Plan Penalties, Costs and 3(16)
The Department of Labor (DOL), Internal Revenue Service (IRS) and Pension Benefit Guaranty Corporation (PBGC) have extensive reporting and disclosure requirements for qualified retirement plan officials. These reporting and disclosure requirements serve the important function of educating and supporting participants in their retirement planning journey, as well as allowing governing agencies to keep an eye on the compliance health of retirement plans. For many, plans are complex, and participants need timely and accurate communications to make informed decisions.
Many plan sponsors find that the reporting and disclosure rules are overly burdensome, confusing, costly and create administrative headaches. A necessary evil, one might say.

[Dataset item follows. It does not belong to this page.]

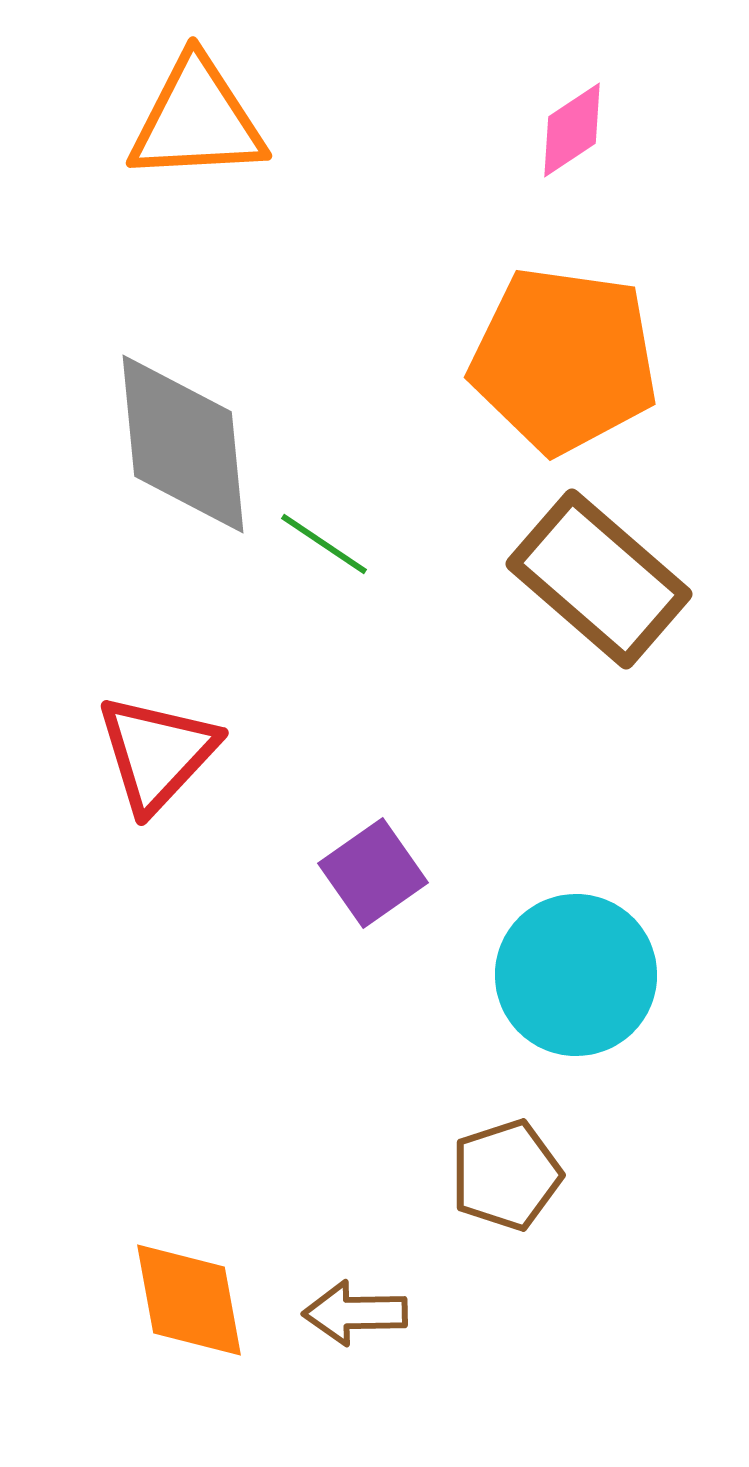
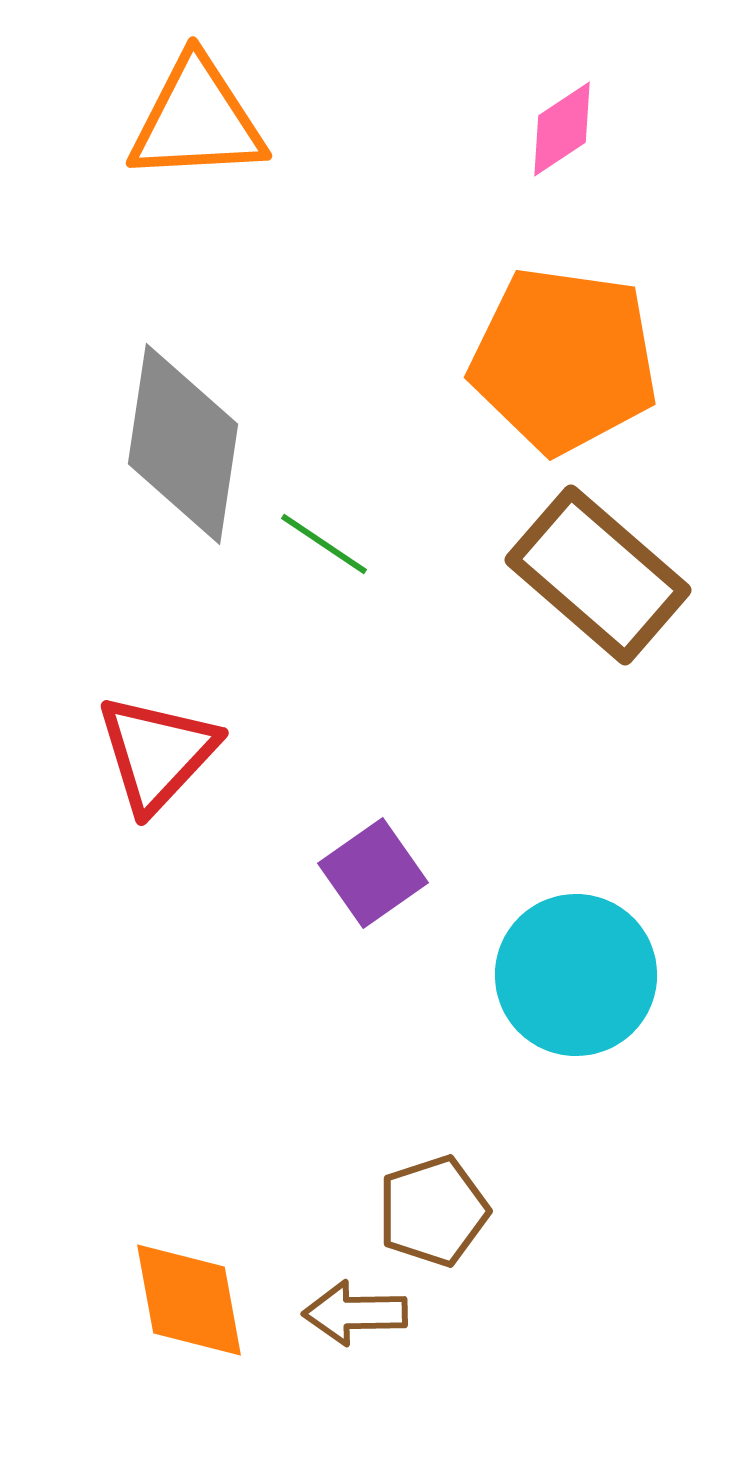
pink diamond: moved 10 px left, 1 px up
gray diamond: rotated 14 degrees clockwise
brown rectangle: moved 1 px left, 4 px up
brown pentagon: moved 73 px left, 36 px down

The onerous nature of the reporting and disclosure rules are one of the leading reasons some businesses balk at maintaining qualified retirement plans for their workers.
With respect to the cost of complying with such requirements, the impact can be twofold. First, there is the need for added internal resources to ensure compliance with the reporting and disclosure rules. Second, failing to meet the requirements can result in high-priced penalties and put a plan in jeopardy of disqualification (which could result in immediate taxation of all benefits).

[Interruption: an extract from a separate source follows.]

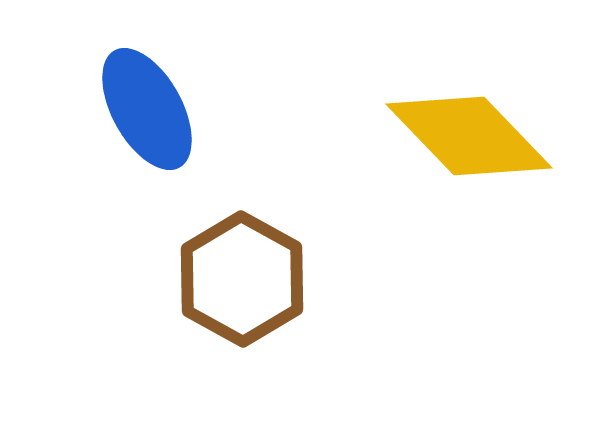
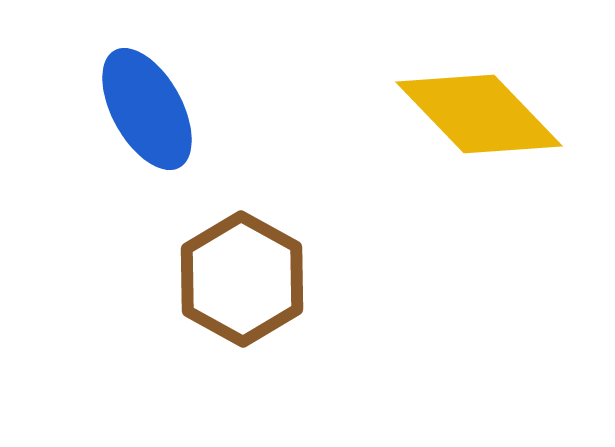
yellow diamond: moved 10 px right, 22 px up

From a penalty perspective, take the Form 5500-series return for a plan as an example. Late filed returns are subject to penalties from both the IRS and DOL. The IRS penalty for late filing or refusing to file Form 5500 is $250 a day (up to $150,000). On top of that, the DOL may assess a penalty of up to $2,529 per day, with no maximum. As another example, consider a plan with an automatic contribution arrangement (ACA). Failure to provide an ACA notice to participants can cost a plan up to $1,899 per day. And the list goes on.
Penalties for plan reporting and disclosure failures are considered “settlor” expenses and cannot be paid out of plan assets. That means, the plan sponsor is “on the hook” for the amounts—which can quickly add up. Plus, penalty fees will likely only continue to rise with potential future price hikes (like the one in 2019 where the per-day penalty for a late Form 5500 jumped from $25 to $250) and semi-annual cost-of-living adjustments. Clearly such potential liability could give pause to an organization considering a qualified retirement plan.

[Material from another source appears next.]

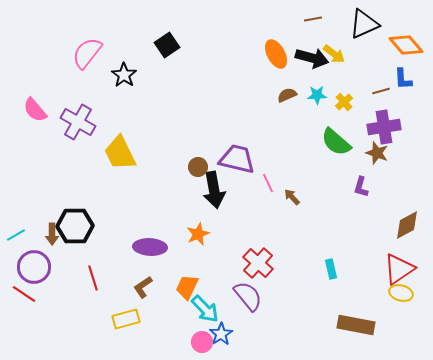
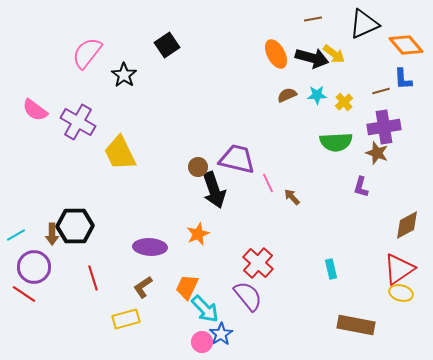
pink semicircle at (35, 110): rotated 12 degrees counterclockwise
green semicircle at (336, 142): rotated 44 degrees counterclockwise
black arrow at (214, 190): rotated 9 degrees counterclockwise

One way to defuse the compliance challenges and headaches of government reporting and disclosure rules for qualified retirement plans is by contracting with an outsourced 3(16) fiduciary. Utilizing a 3(16) fiduciary can also help minimize liability. A “3(16),” named for the section of governing ERISA Code, can assume many key retirement plan responsibilities from the plan sponsor—such as reporting and disclosure tasks—in addition to others. By engaging a 3(16), plan sponsors not only reduce their plan-related workload, but also minimize the associated risks and liability.
A 3(16) outsourced fiduciary solution allows plan sponsor to:
- Save time
- Reduce plan work
- Lighten compliance burdens
- Minimize risk and liability
- Eliminate complex responsibilities
- Save money by saving time and resources
- Improve plan outcomes
By engaging a 3(16) plan administrator, the plan sponsor shifts fiduciary responsibility to the 3(16) for the services specifically contracted (e.g., plan reporting, participant disclosures, distribution authorization, plan testing, etc.). Not all fiduciary services are created equally, so choose wisely and enjoy the benefits of a well-administered retirement plan without the headaches.